What you need to do:
The response must be made up of the lines in the entries below that contain "label".

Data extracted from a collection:
━━━━
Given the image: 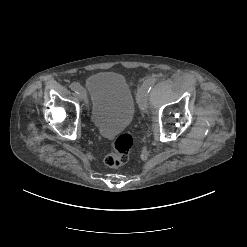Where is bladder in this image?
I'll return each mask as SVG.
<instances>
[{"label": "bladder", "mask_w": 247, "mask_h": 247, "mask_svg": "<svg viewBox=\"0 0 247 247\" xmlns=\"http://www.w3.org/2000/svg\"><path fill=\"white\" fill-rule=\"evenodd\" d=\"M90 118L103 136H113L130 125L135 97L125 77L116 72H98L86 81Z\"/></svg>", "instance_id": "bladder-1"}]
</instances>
━━━━
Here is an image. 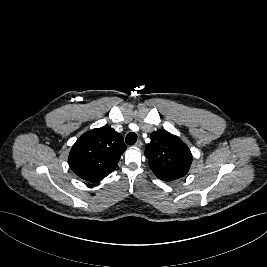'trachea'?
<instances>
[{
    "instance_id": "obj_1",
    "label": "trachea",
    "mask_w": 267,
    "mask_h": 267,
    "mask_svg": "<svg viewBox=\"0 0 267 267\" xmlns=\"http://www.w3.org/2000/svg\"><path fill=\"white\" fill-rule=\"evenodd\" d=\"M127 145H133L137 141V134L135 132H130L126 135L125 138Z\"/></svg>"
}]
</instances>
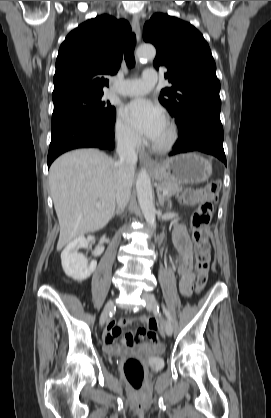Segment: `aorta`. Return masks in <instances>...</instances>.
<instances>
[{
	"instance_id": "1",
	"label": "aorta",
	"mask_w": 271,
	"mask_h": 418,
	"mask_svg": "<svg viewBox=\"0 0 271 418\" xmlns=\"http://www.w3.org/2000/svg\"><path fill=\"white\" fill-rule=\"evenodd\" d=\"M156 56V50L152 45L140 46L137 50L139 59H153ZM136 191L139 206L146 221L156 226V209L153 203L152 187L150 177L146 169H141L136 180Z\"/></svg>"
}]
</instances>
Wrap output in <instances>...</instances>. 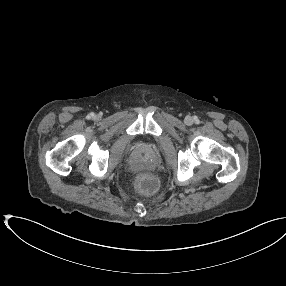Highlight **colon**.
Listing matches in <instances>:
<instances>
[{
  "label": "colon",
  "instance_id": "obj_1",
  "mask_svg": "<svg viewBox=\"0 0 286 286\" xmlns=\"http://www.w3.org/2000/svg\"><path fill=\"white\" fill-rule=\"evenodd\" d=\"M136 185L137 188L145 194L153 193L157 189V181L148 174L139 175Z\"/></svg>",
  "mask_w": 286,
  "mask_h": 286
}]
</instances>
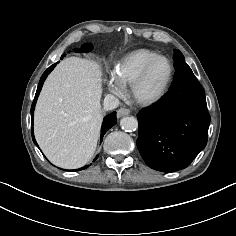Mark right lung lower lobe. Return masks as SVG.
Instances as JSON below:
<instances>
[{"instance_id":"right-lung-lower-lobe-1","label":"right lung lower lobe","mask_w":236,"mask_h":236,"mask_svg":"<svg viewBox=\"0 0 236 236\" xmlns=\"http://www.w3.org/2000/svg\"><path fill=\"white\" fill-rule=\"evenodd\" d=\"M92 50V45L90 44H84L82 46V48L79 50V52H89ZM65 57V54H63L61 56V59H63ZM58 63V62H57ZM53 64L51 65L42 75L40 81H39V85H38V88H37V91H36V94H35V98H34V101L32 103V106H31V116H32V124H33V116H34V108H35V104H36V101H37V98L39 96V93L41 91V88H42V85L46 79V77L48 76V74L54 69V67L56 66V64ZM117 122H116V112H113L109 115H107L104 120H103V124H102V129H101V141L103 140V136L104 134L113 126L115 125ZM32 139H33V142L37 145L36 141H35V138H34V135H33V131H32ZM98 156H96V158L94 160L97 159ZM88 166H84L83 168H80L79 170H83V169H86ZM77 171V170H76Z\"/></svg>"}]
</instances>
━━━━
Solved problem:
[{"label": "bladder", "mask_w": 247, "mask_h": 247, "mask_svg": "<svg viewBox=\"0 0 247 247\" xmlns=\"http://www.w3.org/2000/svg\"><path fill=\"white\" fill-rule=\"evenodd\" d=\"M90 118L103 136H113L130 125L135 97L125 77L116 72H98L86 81Z\"/></svg>", "instance_id": "bladder-1"}]
    "label": "trachea",
	"label": "aorta",
  "label": "colon",
[{"instance_id":"right-lung-lower-lobe-1","label":"right lung lower lobe","mask_w":236,"mask_h":236,"mask_svg":"<svg viewBox=\"0 0 236 236\" xmlns=\"http://www.w3.org/2000/svg\"><path fill=\"white\" fill-rule=\"evenodd\" d=\"M92 50V45L90 44H84L82 46V48L79 50V52H89ZM65 57V54H63L61 56V59H63ZM58 63V62H57ZM53 64L51 65L42 75L40 81H39V85H38V88H37V91H36V94H35V98H34V101L32 103V106H31V116H32V124H33V116H34V108H35V104H36V101H37V98L39 96V93L41 91V88H42V85L46 79V77L48 76V74L54 69V67L56 66V64ZM117 122H116V112H113L109 115H107L104 120H103V124H102V129H101V141L103 140V136L104 134L113 126L115 125ZM32 139H33V142L37 145L36 141H35V138H34V135H33V131H32ZM98 156H96V158L94 160L97 159ZM88 166H84L83 168H80L79 170H83V169H86ZM77 171V170H76Z\"/></svg>"}]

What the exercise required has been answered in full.